Some tell-tale signs of ineffective queries are:
- Too many results that you are not interested in
- This is typically caused by criteria or search terms that are too broad.
- Mixed up ranking order
- Sometimes results appear plausible, but the Rank column appears strangely jumbled. In the screen shot below, note that the most cited works rank very low, and that the #1 and #2 ranked works only appear some way down the list:
This indicates that the most cited works are not the most relevant to the query. It is caused by search terms that are inappropriate, too wide-ranging, and that therefore catch highly-cited but mostly irrelevant works as well.
For other potential problem areas, read on.
Mixed-up title and source fields
Some references contain mixed-up fields as illustrated in the second reference below:
This is typically caused by garbled information returned by Google Scholar, presumably because its sources were inaccurate or difficult to parse automatically by Google's web crawler.
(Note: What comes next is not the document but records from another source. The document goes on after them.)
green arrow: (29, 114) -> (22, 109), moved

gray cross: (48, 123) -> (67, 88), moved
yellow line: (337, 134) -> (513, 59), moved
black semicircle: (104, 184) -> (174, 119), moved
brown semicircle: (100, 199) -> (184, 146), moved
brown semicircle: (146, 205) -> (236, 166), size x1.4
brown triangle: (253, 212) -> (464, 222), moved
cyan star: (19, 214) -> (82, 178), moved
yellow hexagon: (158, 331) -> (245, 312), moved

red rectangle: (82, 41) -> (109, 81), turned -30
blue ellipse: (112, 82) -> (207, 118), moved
The effect on the citation analysis is similar to having duplicates (see above), because some works end up as separate entries instead of being included with the correct title.
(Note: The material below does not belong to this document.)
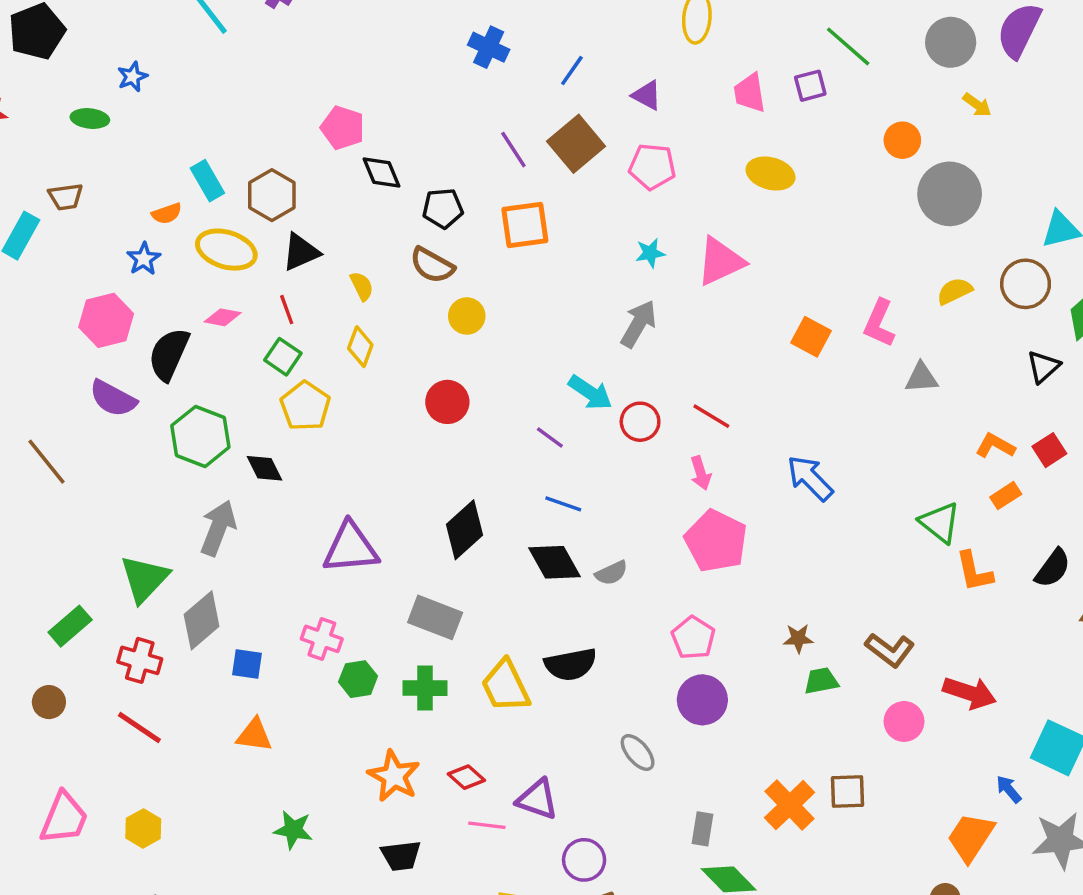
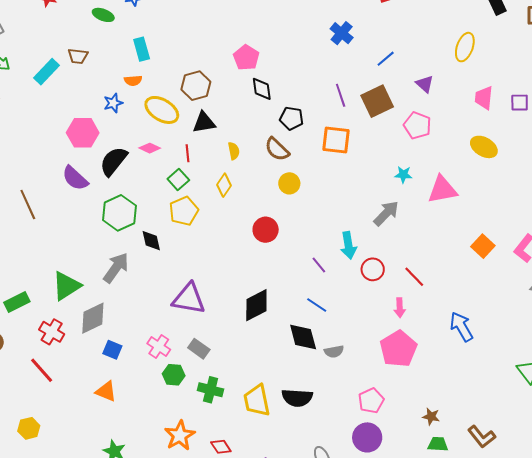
cyan rectangle: (207, 181) -> (142, 49), moved
cyan arrow: (590, 393) -> (349, 245), turned 32
gray rectangle: (435, 617) -> (199, 349), moved, size x0.7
Author of publication listed under title
For some references Google Scholar lists the author name as part of the title, rather than including the author’s name in the author field, presumably because its sources were inaccurate or difficult to parse automatically by Google's web crawler.
As a result the reference in question does not show up if you search using the author’s name in an author query, since this query only lists results where the name is listed in the author field. For example, the following highly cited paper by Anbulagan does not show up when searching for his name in the author field.
[CITATION] Anbulagan. Heuristics based on unit propagation for satisfiability problems CM Li - Proceedings of the International Joint Conference on …, 1997 Cited by 237
If you have reason to believe that certain publications of a particular author are missing, you might want to repeat the search using a general query with the author’s name in the Any of the words field. This query searches for the author’s name in all parts of the database. Whilst it normally provides a large range of irrelevant results (especially if an author’s name is also a common noun, e.g. Robert Wood), it does allow you to find publications where Google Scholar has accidentally misplaced the author’s name.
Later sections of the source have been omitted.